• _ACTION ITEM_
Copy out all of the entries below without any change.

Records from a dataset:
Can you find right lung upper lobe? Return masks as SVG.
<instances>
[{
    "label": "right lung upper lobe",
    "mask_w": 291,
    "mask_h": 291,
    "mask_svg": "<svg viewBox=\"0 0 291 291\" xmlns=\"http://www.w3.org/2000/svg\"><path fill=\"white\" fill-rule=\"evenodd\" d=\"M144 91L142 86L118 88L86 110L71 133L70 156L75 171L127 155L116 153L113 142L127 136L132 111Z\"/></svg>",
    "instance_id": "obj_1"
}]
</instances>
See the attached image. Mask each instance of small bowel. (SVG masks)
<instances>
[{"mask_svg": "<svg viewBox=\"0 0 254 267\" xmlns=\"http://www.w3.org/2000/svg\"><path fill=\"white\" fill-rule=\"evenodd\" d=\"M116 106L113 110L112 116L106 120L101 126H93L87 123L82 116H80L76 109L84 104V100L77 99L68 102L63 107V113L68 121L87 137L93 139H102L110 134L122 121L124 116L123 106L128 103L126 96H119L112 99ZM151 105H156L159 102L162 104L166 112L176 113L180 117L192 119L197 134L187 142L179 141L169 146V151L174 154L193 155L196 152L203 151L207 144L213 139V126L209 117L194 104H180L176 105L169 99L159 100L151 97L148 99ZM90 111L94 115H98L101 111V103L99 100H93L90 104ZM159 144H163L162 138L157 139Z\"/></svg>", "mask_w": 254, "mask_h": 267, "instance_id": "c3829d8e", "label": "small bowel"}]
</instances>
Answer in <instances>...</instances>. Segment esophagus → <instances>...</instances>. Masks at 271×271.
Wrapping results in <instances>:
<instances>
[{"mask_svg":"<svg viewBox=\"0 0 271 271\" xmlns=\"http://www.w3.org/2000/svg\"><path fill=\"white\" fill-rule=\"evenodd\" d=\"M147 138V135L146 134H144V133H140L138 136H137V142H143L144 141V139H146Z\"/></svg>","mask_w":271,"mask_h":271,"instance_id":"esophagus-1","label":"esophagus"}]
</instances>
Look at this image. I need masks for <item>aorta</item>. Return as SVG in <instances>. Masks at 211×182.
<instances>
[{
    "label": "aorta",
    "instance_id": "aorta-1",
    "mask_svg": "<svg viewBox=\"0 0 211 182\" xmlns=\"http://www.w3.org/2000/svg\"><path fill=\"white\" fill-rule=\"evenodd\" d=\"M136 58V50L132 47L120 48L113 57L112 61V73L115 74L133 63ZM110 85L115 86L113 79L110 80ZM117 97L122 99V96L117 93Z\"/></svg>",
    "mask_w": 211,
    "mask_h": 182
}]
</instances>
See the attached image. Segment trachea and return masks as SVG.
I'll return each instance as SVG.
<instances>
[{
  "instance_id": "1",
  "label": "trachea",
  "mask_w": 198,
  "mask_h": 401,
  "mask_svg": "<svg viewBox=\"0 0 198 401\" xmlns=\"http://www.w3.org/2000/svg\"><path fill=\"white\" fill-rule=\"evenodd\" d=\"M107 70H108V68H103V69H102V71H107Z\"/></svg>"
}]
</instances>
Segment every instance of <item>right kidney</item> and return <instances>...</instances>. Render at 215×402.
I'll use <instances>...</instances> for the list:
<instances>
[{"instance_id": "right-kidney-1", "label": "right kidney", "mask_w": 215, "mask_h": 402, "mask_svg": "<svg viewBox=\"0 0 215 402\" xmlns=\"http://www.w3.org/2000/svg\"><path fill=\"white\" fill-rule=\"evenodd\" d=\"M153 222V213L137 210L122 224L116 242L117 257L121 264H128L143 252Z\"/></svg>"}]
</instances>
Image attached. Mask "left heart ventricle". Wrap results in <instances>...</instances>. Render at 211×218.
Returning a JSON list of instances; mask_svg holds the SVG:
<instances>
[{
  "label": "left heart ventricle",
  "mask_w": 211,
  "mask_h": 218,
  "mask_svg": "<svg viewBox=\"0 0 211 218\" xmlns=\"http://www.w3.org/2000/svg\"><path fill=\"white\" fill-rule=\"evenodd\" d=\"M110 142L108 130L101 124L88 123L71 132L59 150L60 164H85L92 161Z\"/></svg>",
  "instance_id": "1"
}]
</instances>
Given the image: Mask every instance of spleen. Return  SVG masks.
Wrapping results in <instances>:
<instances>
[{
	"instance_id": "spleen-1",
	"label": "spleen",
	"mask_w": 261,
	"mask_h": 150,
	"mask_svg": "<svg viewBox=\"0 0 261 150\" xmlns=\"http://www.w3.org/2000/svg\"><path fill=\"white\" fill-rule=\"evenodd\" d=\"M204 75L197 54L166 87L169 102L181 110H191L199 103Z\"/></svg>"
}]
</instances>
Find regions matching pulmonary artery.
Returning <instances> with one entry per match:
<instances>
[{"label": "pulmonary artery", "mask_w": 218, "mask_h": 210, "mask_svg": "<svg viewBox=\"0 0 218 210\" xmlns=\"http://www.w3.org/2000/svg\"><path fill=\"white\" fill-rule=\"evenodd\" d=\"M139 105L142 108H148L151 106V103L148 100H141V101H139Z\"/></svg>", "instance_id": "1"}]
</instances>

• _WRITTEN SOLUTION_
Can you find right lung upper lobe? Return masks as SVG.
<instances>
[{
    "label": "right lung upper lobe",
    "mask_w": 291,
    "mask_h": 291,
    "mask_svg": "<svg viewBox=\"0 0 291 291\" xmlns=\"http://www.w3.org/2000/svg\"><path fill=\"white\" fill-rule=\"evenodd\" d=\"M144 91L142 86L118 88L86 110L71 133L70 156L75 171L127 155L116 153L113 142L127 136L132 111Z\"/></svg>",
    "instance_id": "obj_1"
}]
</instances>
See the attached image. Mask each instance of small bowel. (SVG masks)
<instances>
[{"mask_svg": "<svg viewBox=\"0 0 254 267\" xmlns=\"http://www.w3.org/2000/svg\"><path fill=\"white\" fill-rule=\"evenodd\" d=\"M116 106L113 110L112 116L106 120L101 126H93L87 123L82 116H80L76 109L84 104V100L77 99L68 102L63 107V113L68 121L87 137L93 139H102L110 134L122 121L124 116L123 106L128 103L126 96H119L112 99ZM151 105H156L159 102L162 104L166 112L176 113L180 117L192 119L197 134L187 142L179 141L169 146V151L174 154L193 155L196 152L203 151L207 144L213 139V126L209 117L194 104H180L176 105L169 99L159 100L151 97L148 99ZM90 111L94 115H98L101 111V103L99 100H93L90 104ZM159 144H163L162 138L157 139Z\"/></svg>", "mask_w": 254, "mask_h": 267, "instance_id": "c3829d8e", "label": "small bowel"}]
</instances>
Answer in <instances>...</instances>. Segment esophagus → <instances>...</instances>. Masks at 271×271.
Wrapping results in <instances>:
<instances>
[{"mask_svg":"<svg viewBox=\"0 0 271 271\" xmlns=\"http://www.w3.org/2000/svg\"><path fill=\"white\" fill-rule=\"evenodd\" d=\"M147 138V135L146 134H144V133H140L138 136H137V142H143L144 141V139H146Z\"/></svg>","mask_w":271,"mask_h":271,"instance_id":"esophagus-1","label":"esophagus"}]
</instances>
Look at this image. I need masks for <item>aorta</item>. Return as SVG in <instances>. Masks at 211×182.
<instances>
[{
    "label": "aorta",
    "instance_id": "aorta-1",
    "mask_svg": "<svg viewBox=\"0 0 211 182\" xmlns=\"http://www.w3.org/2000/svg\"><path fill=\"white\" fill-rule=\"evenodd\" d=\"M136 58V50L132 47L120 48L113 57L112 61V73L115 74L133 63ZM110 85L115 86L113 79L110 80ZM117 97L122 99V96L117 93Z\"/></svg>",
    "mask_w": 211,
    "mask_h": 182
}]
</instances>
See the attached image. Segment trachea and return masks as SVG.
I'll return each instance as SVG.
<instances>
[{
  "instance_id": "1",
  "label": "trachea",
  "mask_w": 198,
  "mask_h": 401,
  "mask_svg": "<svg viewBox=\"0 0 198 401\" xmlns=\"http://www.w3.org/2000/svg\"><path fill=\"white\" fill-rule=\"evenodd\" d=\"M107 70H108V68H103V69H102V71H107Z\"/></svg>"
}]
</instances>
Segment every instance of <item>right kidney</item> and return <instances>...</instances>. Render at 215×402.
I'll use <instances>...</instances> for the list:
<instances>
[{"instance_id": "right-kidney-1", "label": "right kidney", "mask_w": 215, "mask_h": 402, "mask_svg": "<svg viewBox=\"0 0 215 402\" xmlns=\"http://www.w3.org/2000/svg\"><path fill=\"white\" fill-rule=\"evenodd\" d=\"M153 222V213L137 210L122 224L116 242L117 257L121 264H128L143 252Z\"/></svg>"}]
</instances>
Image attached. Mask "left heart ventricle". Wrap results in <instances>...</instances>. Render at 211×218.
Returning a JSON list of instances; mask_svg holds the SVG:
<instances>
[{
  "label": "left heart ventricle",
  "mask_w": 211,
  "mask_h": 218,
  "mask_svg": "<svg viewBox=\"0 0 211 218\" xmlns=\"http://www.w3.org/2000/svg\"><path fill=\"white\" fill-rule=\"evenodd\" d=\"M110 142L108 130L101 124L88 123L71 132L59 150L60 164H85L92 161Z\"/></svg>",
  "instance_id": "1"
}]
</instances>
Given the image: Mask every instance of spleen. Return  SVG masks.
Wrapping results in <instances>:
<instances>
[{
	"instance_id": "spleen-1",
	"label": "spleen",
	"mask_w": 261,
	"mask_h": 150,
	"mask_svg": "<svg viewBox=\"0 0 261 150\" xmlns=\"http://www.w3.org/2000/svg\"><path fill=\"white\" fill-rule=\"evenodd\" d=\"M204 75L197 54L166 87L169 102L181 110H191L199 103Z\"/></svg>"
}]
</instances>
Find regions matching pulmonary artery.
Returning <instances> with one entry per match:
<instances>
[{"label": "pulmonary artery", "mask_w": 218, "mask_h": 210, "mask_svg": "<svg viewBox=\"0 0 218 210\" xmlns=\"http://www.w3.org/2000/svg\"><path fill=\"white\" fill-rule=\"evenodd\" d=\"M139 105L142 108H148L151 106V103L148 100H141V101H139Z\"/></svg>", "instance_id": "1"}]
</instances>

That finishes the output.